Bee Wilson argues that we hate sugar too much

Perhaps if we hated sugar less vehemently, we wouldn't eat so much of it

For centuries, no medical cure was complete without it. It was regarded as the ultimate health food. Quarrelling doctors, who couldn't bring themselves to agree about anything else, concurred in praising it as an ideal treatment for almost all kinds of sickness, as it fortified the patient, aided digestion and balanced the humours. Miraculously, it also made people feel better, and encouraged them to take drugs that would otherwise be too bitter. It strengthened the infirm and nourished women after childbirth. The name of this health-giving wonder was sugar.

Has any other foodstuff undergone such a total switch in status? Once a cure-all, it is now a kill-all. Sugar is blamed for almost all of the dietary ills of the western world and castigated as "empty calories". Obesity, diabetes, heart disease, dental problems and depression have all been linked to sugar consumption.

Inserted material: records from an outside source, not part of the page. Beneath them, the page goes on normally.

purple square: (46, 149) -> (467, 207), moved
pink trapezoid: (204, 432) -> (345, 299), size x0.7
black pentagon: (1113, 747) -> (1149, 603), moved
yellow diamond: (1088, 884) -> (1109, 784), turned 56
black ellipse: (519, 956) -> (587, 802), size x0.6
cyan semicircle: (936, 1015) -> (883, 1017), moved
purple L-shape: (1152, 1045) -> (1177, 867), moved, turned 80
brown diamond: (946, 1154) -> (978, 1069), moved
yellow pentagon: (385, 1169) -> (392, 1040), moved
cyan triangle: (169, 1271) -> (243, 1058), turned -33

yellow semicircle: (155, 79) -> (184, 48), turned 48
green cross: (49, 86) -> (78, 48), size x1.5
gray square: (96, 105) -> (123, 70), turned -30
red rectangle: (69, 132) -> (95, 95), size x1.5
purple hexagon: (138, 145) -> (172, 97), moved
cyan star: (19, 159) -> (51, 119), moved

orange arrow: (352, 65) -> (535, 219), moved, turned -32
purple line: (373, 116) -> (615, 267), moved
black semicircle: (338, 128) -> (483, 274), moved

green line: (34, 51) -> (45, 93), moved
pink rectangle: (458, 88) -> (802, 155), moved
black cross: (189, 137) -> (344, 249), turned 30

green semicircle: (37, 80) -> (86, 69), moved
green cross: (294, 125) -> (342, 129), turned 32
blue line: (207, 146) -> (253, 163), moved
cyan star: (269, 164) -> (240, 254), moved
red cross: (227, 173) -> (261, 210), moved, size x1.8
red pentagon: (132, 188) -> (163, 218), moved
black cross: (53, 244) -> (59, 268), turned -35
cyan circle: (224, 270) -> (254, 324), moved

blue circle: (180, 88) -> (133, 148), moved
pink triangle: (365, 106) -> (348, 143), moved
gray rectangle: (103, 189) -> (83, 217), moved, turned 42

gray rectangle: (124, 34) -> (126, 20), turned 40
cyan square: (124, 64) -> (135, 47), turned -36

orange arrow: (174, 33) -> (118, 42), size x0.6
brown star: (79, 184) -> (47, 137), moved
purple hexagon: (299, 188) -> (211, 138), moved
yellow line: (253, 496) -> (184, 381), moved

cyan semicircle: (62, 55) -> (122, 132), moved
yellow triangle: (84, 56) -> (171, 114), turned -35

The food historian Reay Tannahill mentions one expert of the 1980s who associated eating sugar with gallstones, appendicitis, ulcers, diverticular disease and cancers of the lower gut. Opinion seems virtually united: sugar is lethal. The Sugar Addict's Total Recovery Programme, published earlier this year, compares "addiction" to sweets with addiction to heroin.

Yet in previous ages, as Tim Richardson describes in his Sweets: a history of temptation (Bantam Press, £15), sugar was "one of life's unequivocal Good Things". In the Middle Ages, Europe had inherited the Arab habit of mixing medicinal herbs with sugar, whether in the form of syrupy concoctions, soothing linctuses, jellies, sherbets or calming lozenges. Sugar was certainly a treat, but a health-giving one. In the earliest French recipe book, the Viandier of Taillevent, all the sugared dishes are specifically marked as being good for the sick or weak. Pierre Pomet, in A Compleat History of Druggs (1712), recommended candy for "Rheums, Coughs, Colds, Catarrhs, Asthmas, Wheezings etc". In early modern times, when people wished to say that something was unthinkable or absurd, they spoke of it being "like an apothecary without sugar".

In fact, as Richardson points out, we still use confectionery in the pharmacy, though we are no longer so open about doing so. Almost all medicines for children now come in sickly sugar-free varieties, laced with fruity flavourings and artificial sweeteners whose effects on health are yet to be gauged. But we still take sugared pastilles for our coughs, and "many of the leading brands . . . are now made by major sweets and chocolate manufacturers, including Mars". Athletes spend large sums on sugary "isotonic" drinks and tablets, whose packaging is careful always to use the word "glucose" in place of sugar.

We do seem to be in a muddle about sugar. The hypocrisy of earlier centuries was to love as morally spotless a substance procured by slavery. But the hypocrisy of our own is pretending not to love something that we guzzle in ever-increasing quantities. A recent study from Bristol University showed that British children now consume 25 times as many sweets as in 1950, and 30 times as many sugary soft drinks. Someone must be providing the money to buy this smorgasbord of carbohydrates. Who it is, though, is a mystery, because most parents declare themselves mortal enemies of sugar, even as they heap child-appeasing soft drinks into their trollies.

The trouble with modern sugar consumption is not least that huge amounts of it are barely enjoyed. When you drink a bottle of Sprite, you ingest spoonfuls of hidden sugar without even noticing. Whereas when you eat a fresh Bath bun, whose sugar is proudly out in the open, sparkling and white, every crystal of sweetness gives pleasure. Perhaps if we didn't hate sugar so vehemently, we wouldn't ruin our teeth eating so much of it.